Kunisaki, Chikara; Shimada, Hiroshi; Akiyama, Hirotoshi; Nomura, Masato; Matsuda, Goro; Otsuka, Yuichi; Ono, Hidetaka; Takahashi, Masazumi.
Affiliation
  • Kunisaki C; Department of Gastroenterological Surgery, Yokohama City University Graduate School of Medicine, 3-9 Fukuura, Kanazawa-ku Yokohama 236-0004, Japan. s0714@med.yokohama-cu.ac.jp
Hepatogastroenterology ; 53(69): 473-8, 2006.
Article in En | MEDLINE | ID: mdl-16795995
ABSTRACT
BACKGROUND/

AIMS:

To clarify the efficacy of therapeutic continuous hyperthermic peritoneal perfusion in peritoneal carcinomatosis of gastric cancer.

METHODOLOGY:

The subjects of this study were 73 advanced gastric cancer patients who underwent palliative surgery between 1992 and 1999. Therapeutic continuous hyperthermic peritoneal perfusion (T-CHPP) was performed in 21 patients, who had macroscopic peritoneal carcinomatosis or positive lavage cytology, were under 65 years old, had no concomitant disease, and gave informed consent.
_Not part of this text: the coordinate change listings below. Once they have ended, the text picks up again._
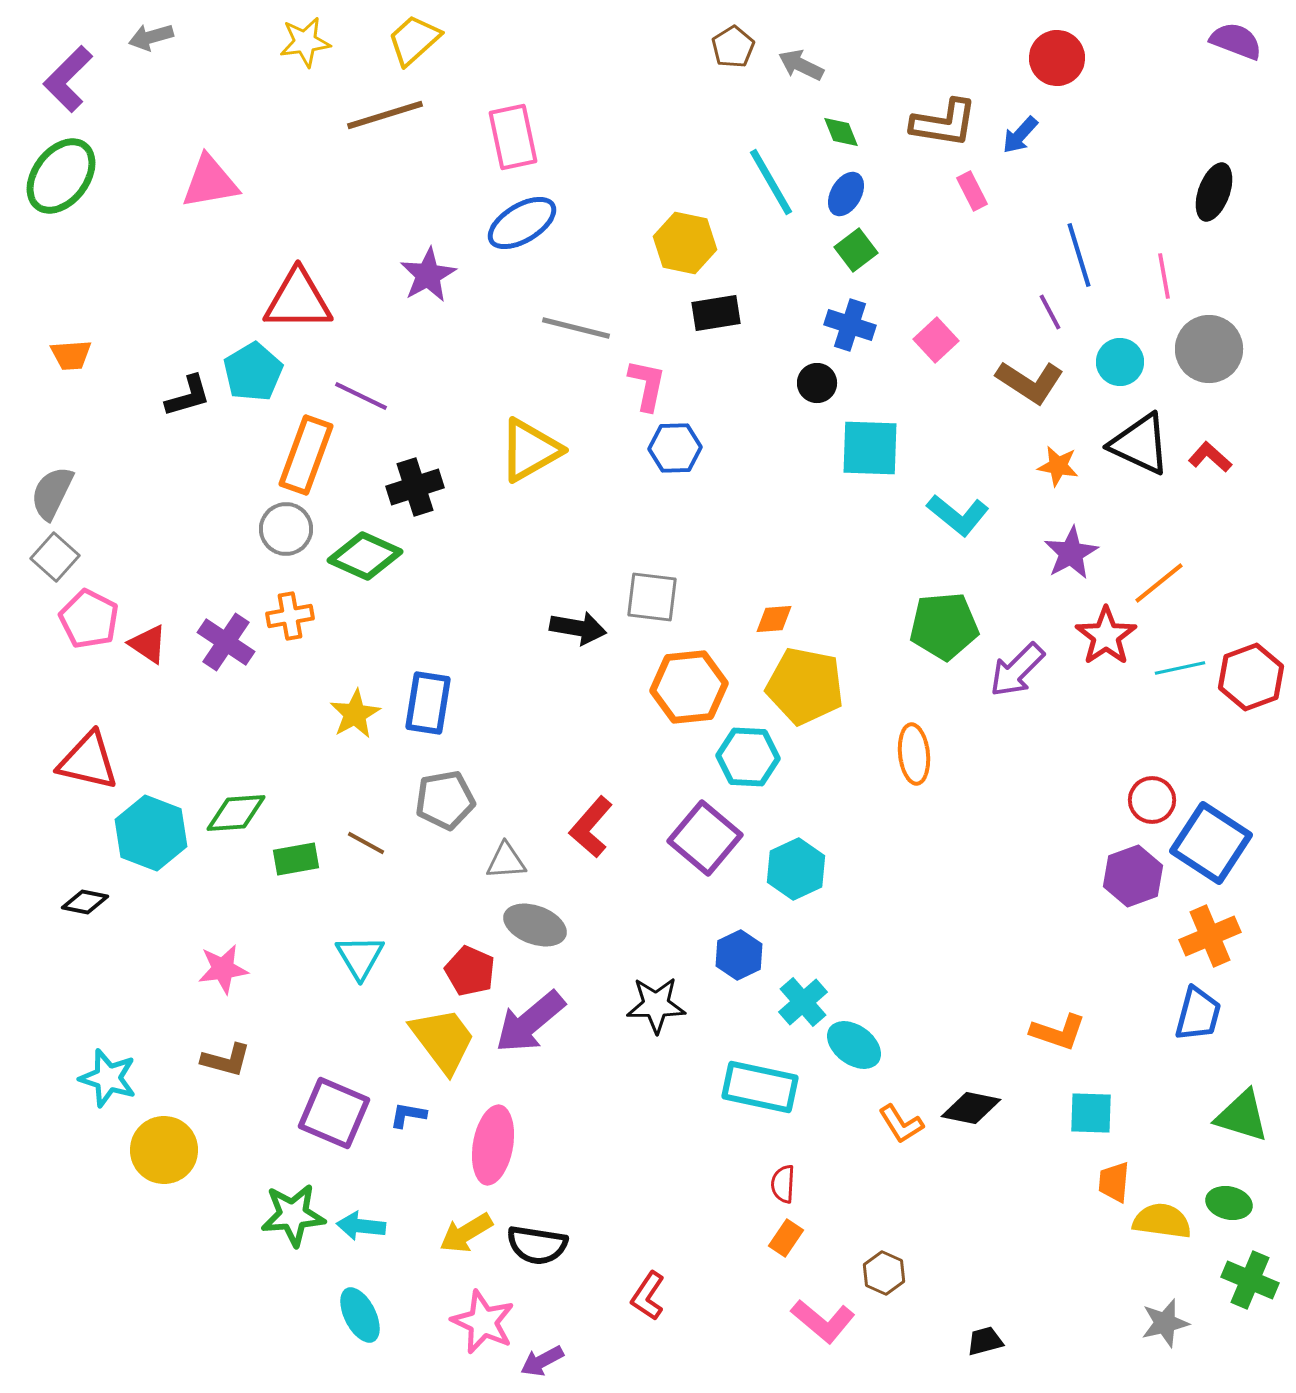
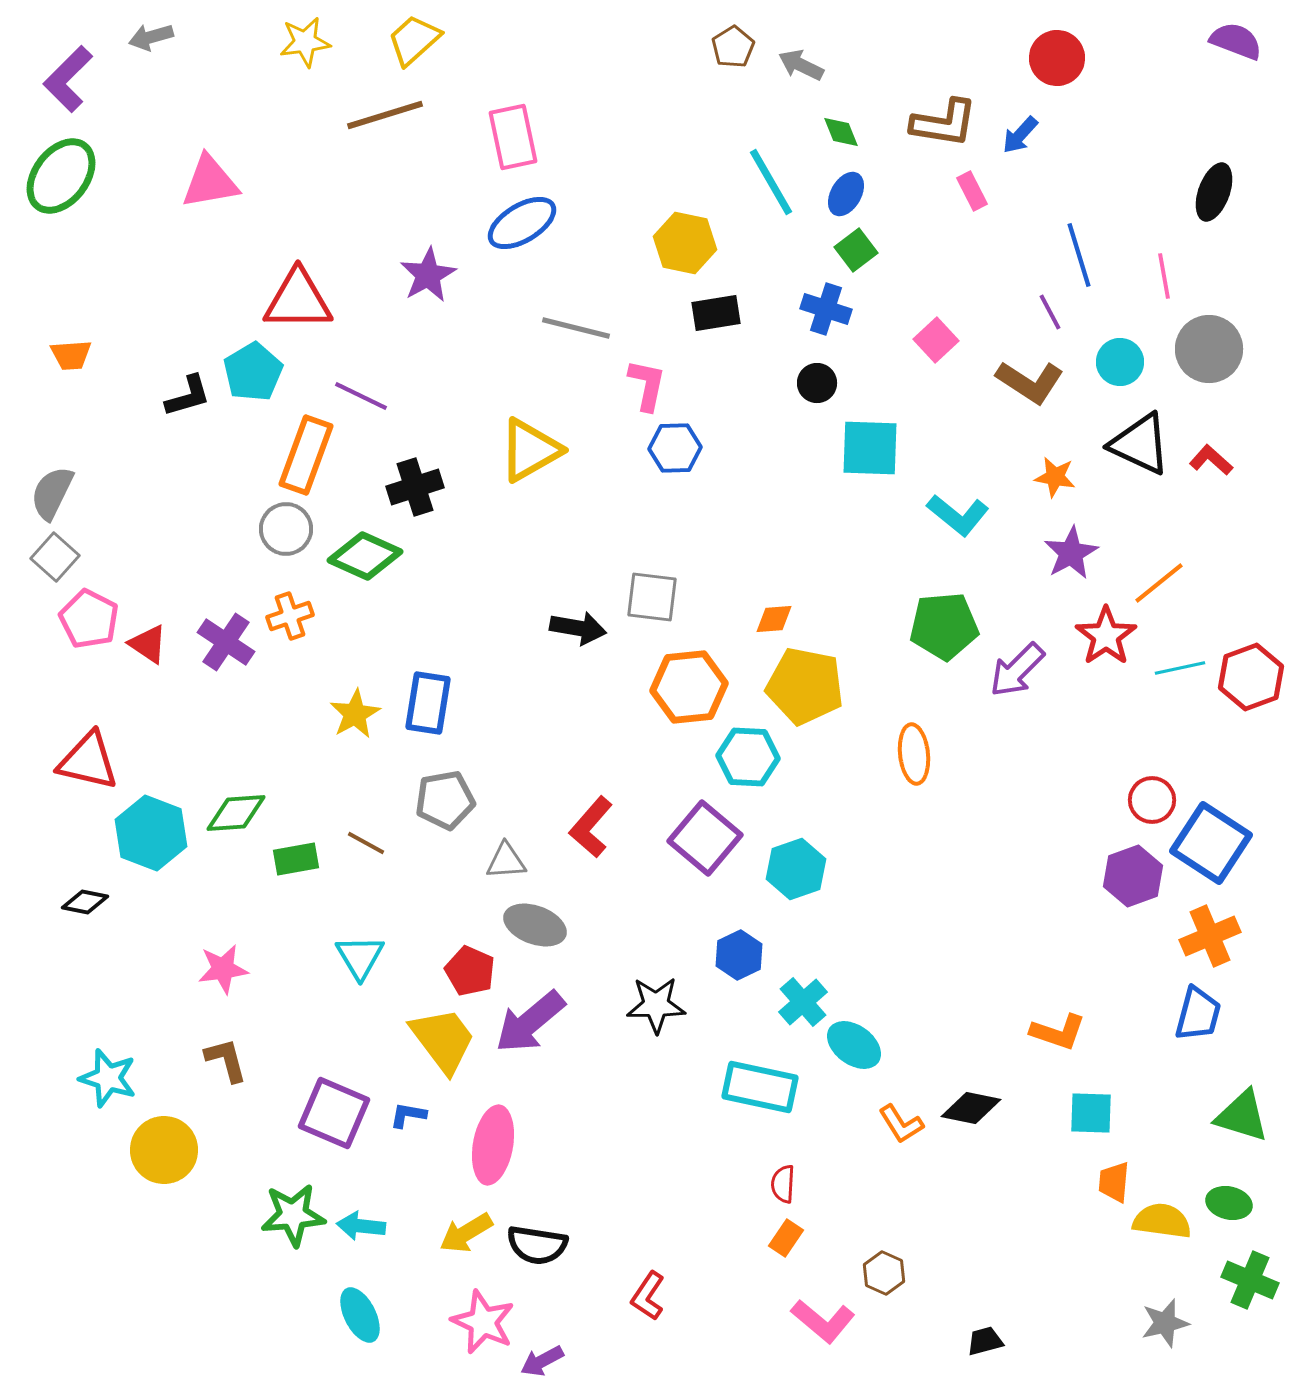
blue cross at (850, 325): moved 24 px left, 16 px up
red L-shape at (1210, 457): moved 1 px right, 3 px down
orange star at (1058, 466): moved 3 px left, 11 px down
orange cross at (290, 616): rotated 9 degrees counterclockwise
cyan hexagon at (796, 869): rotated 6 degrees clockwise
brown L-shape at (226, 1060): rotated 120 degrees counterclockwise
Fifty-two patients who did not meet the inclusion criteria formed the control group. After reconstruction of the alimentary tract, T-CHPP was carried out for 40 min with 300 mg of Cisplatin, 30 mg of mitomycin C, and 300 mg of etoposide in 5-6 L of physiological saline maintained at 42 degrees C to 43 degrees C.

RESULTS:

The survival of patients who had CY1, P1, P2, P3 was not affected by T-CHPP. Univariate analysis revealed that the degree of peritoneal carcinomatosis and adjuvant chemotherapy were prognostic factors. Furthermore, ill-defined macroscopic appearance and P3 independently affected prognosis, according to multivariate analysis. Patients treated by T-CHPP had higher incidences of respiratory failure (76.2% vs. 17.3%; p < 0.0001) and renal failure (14.3% vs. 0%; p < 0.0054) than those undergoing T-CHPP.

CONCLUSIONS:

As T-CHPP had no efficacy, a new therapeutic strategy such as chemosensitivity assessment or a well-structured randomized controlled trial is necessary to obtain good therapeutic results with T-CHPP.
Subject(s)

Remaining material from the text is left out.